New York, March 22 (Xinhua) -- U.S. stocks suffered steep losses on Friday with the Dow slumping more than 460 points as Wall Street grappled with signs of slowing global growth.
The stocks traded on a downbeat note throughout the session. At the close, the Dow Jones Industrial Average plunged 460.19 points, or 1.77 percent, to 25,502.32. The S&P 500 decreased 54.17 points, or 1.90 percent, to 2,800.71. The Nasdaq Composite Index slid 196.29 points, or 2.50 percent, to 7,642.67.
"U.S. equities traded lower mainly on bad news on growth in the Eurozone. The markets are often news-driven and everyone is trading following the stories," John Monaco, a trader at Wellington Shields & Co., LLC, told Xinhua.
The eurozone economy lost momentum again in March, expanding only modestly as manufacturers reported their steepest downturn for six years, said the global information provider IHS Markit on Friday.
The IHS Markit Flash Germany manufacturing PMI registered 44.7 in March, down from 47.6 in February, its lowest reading in over six-and-half years.
In France, the manufacturing index fell from 51.5 to 49.8 and the services index fell from 50.2 to 48.7, according to the IHS Markit report.
Earlier this week, the U.S. Federal Reserve also lowered its economic growth forecast for 2019.
The renewed fears over slowing global growth were widely shared by traders.
On the bond markets, a closely watched measure of the Treasury yield curve temporary inverted on Friday, highlighting fears that a global slowdown will take a toll on the U.S. economy.
The spread between the U.S. three-month Treasury bill yield and the 10-year note rate turned negative, the first time since 2007, according to Refinitiv Tradeweb data.
An inverted yield curve happens when short-term rates surpass their longer-term counterparts. This is considered an important indicator of a recession coming in the near future, Mark Otto, an experienced New York Stock Exchange trader, told Xinhua.
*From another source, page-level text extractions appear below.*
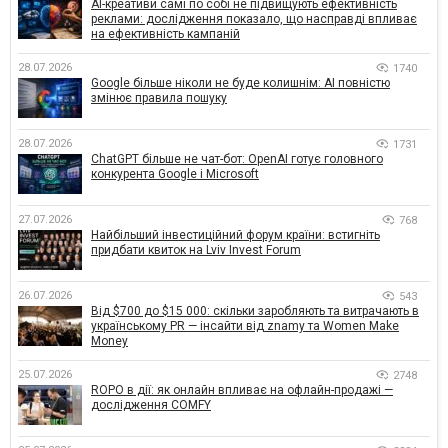
AI-креативи самі по собі не підвищують ефективність
реклами: дослідження показало, що насправді впливає
на ефективність кампаній
28.07.2026
1740
Google більше ніколи не буде колишнім: AI повністю
змінює правила пошуку
28.07.2026
1731
ChatGPT більше не чат-бот: OpenAI готує головного
конкурента Google і Microsoft
27.07.2026
768
Найбільший інвестиційний форум країни: встигніть
придбати квиток на Lviv Invest Forum
26.07.2026
543
Від $700 до $15 000: скільки заробляють та витрачають в
українському PR — інсайти від znamy та Women Make
Money
25.07.2026
2748
ROPO в дії: як онлайн впливає на офлайн-продажі —
дослідження COMFY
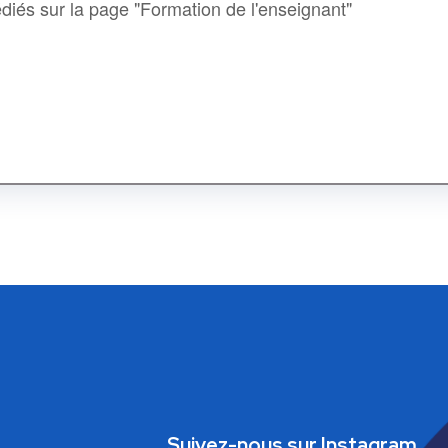
iés sur la page "Formation de l'enseignant"
Suivez-nous sur Instagram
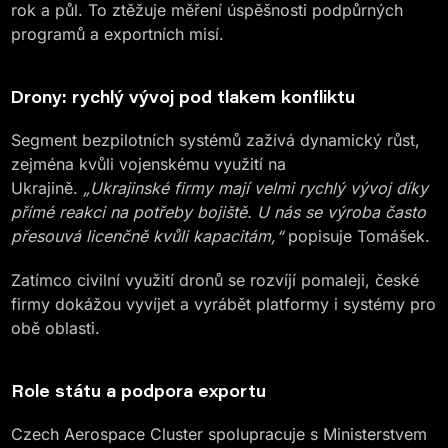
rok a půl. To ztěžuje měření úspěšnosti podpůrných
programů a exportních misí.
Drony: rychlý vývoj pod tlakem konfliktu
Segment bezpilotních systémů zažívá dynamický růst,
zejména kvůli vojenskému využití na
Ukrajině.
„Ukrajinské firmy mají velmi rychlý vývoj díky
přímé reakci na potřeby bojiště. U nás se výroba často
přesouvá licenčně kvůli kapacitám,“
popisuje Tomášek.
Zatímco civilní využití dronů se rozvíjí pomaleji, české
firmy dokážou vyvíjet a vyrábět platformy i systémy pro
obě oblasti.
Role státu a podpora exportu
Czech Aerospace Cluster spolupracuje s Ministerstvem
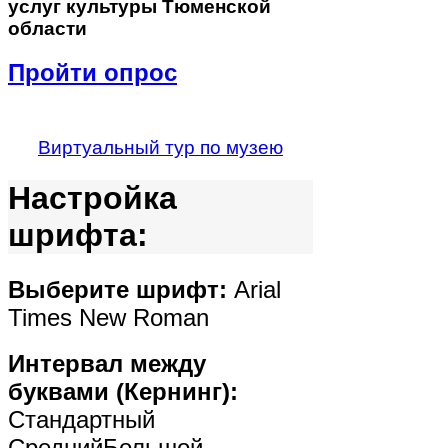
услуг культуры Тюменской
области
Пройти опрос
Виртуальный тур по музею
Настройка
шрифта:
Выберите шрифт:
Arial
Times New Roman
Интервал между
буквами (Кернинг):
Стандартный
Средний
Большой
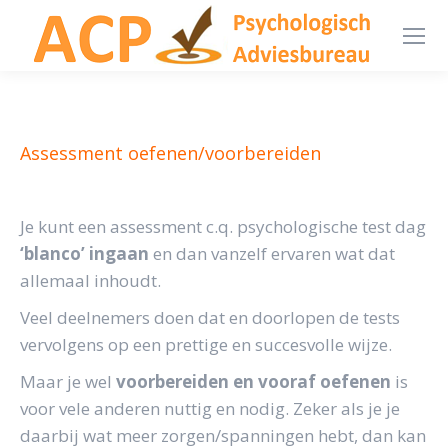
Assessment oefenen/voorbereiden
Je kunt een assessment c.q. psychologische test dag
‘blanco’ ingaan
en dan vanzelf ervaren wat dat
allemaal inhoudt.
Veel deelnemers doen dat en doorlopen de tests
vervolgens op een prettige en succesvolle wijze.
Maar je wel
voorbereiden en vooraf oefenen
is
voor vele anderen nuttig en nodig. Zeker als je je
daarbij wat meer zorgen/spanningen hebt, dan kan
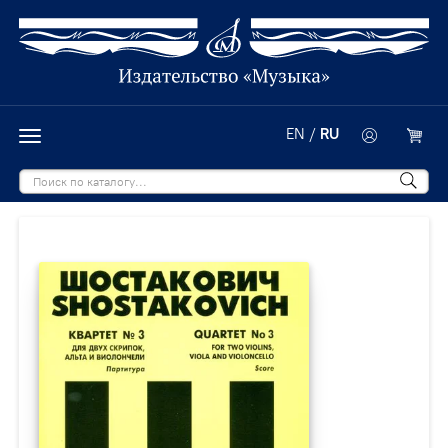
EN
/
RU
Yield curve inversion could be a warning of possible economic recession, but it does not necessarily mean the recession is on the horizon, Otto added.
Despite Friday's steep sell-off, the U.S. equities still posted solid gains for the year, with the S&P 500 and Nasdaq climbing 11.7 percent and 15.2 percent, respectively, while the Dow up more than 9 percent.